_Material provided_.
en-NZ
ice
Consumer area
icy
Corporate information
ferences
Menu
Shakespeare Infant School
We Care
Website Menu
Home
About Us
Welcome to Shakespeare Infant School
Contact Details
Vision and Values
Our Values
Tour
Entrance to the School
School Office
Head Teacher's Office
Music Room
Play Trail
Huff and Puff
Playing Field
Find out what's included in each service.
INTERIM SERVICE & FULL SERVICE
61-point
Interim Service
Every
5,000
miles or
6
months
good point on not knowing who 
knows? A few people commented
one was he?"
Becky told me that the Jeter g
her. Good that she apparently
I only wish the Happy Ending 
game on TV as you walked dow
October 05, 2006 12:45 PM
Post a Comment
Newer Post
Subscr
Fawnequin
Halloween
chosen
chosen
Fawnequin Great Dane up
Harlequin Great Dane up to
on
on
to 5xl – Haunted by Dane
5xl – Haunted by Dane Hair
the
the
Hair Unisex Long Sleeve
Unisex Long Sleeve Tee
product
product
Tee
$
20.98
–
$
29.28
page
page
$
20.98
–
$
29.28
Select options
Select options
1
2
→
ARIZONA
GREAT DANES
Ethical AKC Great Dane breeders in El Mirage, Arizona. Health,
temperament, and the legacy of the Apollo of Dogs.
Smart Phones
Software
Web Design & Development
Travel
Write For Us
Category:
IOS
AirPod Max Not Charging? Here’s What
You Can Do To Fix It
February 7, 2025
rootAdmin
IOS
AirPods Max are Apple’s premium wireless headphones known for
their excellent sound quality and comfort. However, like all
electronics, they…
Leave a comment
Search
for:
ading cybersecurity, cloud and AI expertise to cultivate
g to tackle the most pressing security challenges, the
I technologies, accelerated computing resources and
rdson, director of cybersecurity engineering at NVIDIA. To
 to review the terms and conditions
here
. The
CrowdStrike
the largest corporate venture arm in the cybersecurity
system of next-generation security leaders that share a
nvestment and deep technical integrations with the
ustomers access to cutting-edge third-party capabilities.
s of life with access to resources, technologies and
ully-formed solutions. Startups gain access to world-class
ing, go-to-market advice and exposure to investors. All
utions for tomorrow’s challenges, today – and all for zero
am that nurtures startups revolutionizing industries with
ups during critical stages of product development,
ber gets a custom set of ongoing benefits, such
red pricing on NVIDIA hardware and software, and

_Task prompt_.
Set the data down again in full, exactly as given.

_Written solution_.
en-NZ
ice
Consumer area
icy
Corporate information
ferences
Menu
Shakespeare Infant School
We Care
Website Menu
Home
About Us
Welcome to Shakespeare Infant School
Contact Details
Vision and Values
Our Values
Tour
Entrance to the School
School Office
Head Teacher's Office
Music Room
Play Trail
Huff and Puff
Playing Field
Find out what's included in each service.
INTERIM SERVICE & FULL SERVICE
61-point
Interim Service
Every
5,000
miles or
6
months
good point on not knowing who 
knows? A few people commented
one was he?"
Becky told me that the Jeter g
her. Good that she apparently
I only wish the Happy Ending 
game on TV as you walked dow
October 05, 2006 12:45 PM
Post a Comment
Newer Post
Subscr
Fawnequin
Halloween
chosen
chosen
Fawnequin Great Dane up
Harlequin Great Dane up to
on
on
to 5xl – Haunted by Dane
5xl – Haunted by Dane Hair
the
the
Hair Unisex Long Sleeve
Unisex Long Sleeve Tee
product
product
Tee
$
20.98
–
$
29.28
page
page
$
20.98
–
$
29.28
Select options
Select options
1
2
→
ARIZONA
GREAT DANES
Ethical AKC Great Dane breeders in El Mirage, Arizona. Health,
temperament, and the legacy of the Apollo of Dogs.
Smart Phones
Software
Web Design & Development
Travel
Write For Us
Category:
IOS
AirPod Max Not Charging? Here’s What
You Can Do To Fix It
February 7, 2025
rootAdmin
IOS
AirPods Max are Apple’s premium wireless headphones known for
their excellent sound quality and comfort. However, like all
electronics, they…
Leave a comment
Search
for:
ading cybersecurity, cloud and AI expertise to cultivate
g to tackle the most pressing security challenges, the
I technologies, accelerated computing resources and
rdson, director of cybersecurity engineering at NVIDIA. To
 to review the terms and conditions
here
. The
CrowdStrike
the largest corporate venture arm in the cybersecurity
system of next-generation security leaders that share a
nvestment and deep technical integrations with the
ustomers access to cutting-edge third-party capabilities.
s of life with access to resources, technologies and
ully-formed solutions. Startups gain access to world-class
ing, go-to-market advice and exposure to investors. All
utions for tomorrow’s challenges, today – and all for zero
am that nurtures startups revolutionizing industries with
ups during critical stages of product development,
ber gets a custom set of ongoing benefits, such
red pricing on NVIDIA hardware and software, and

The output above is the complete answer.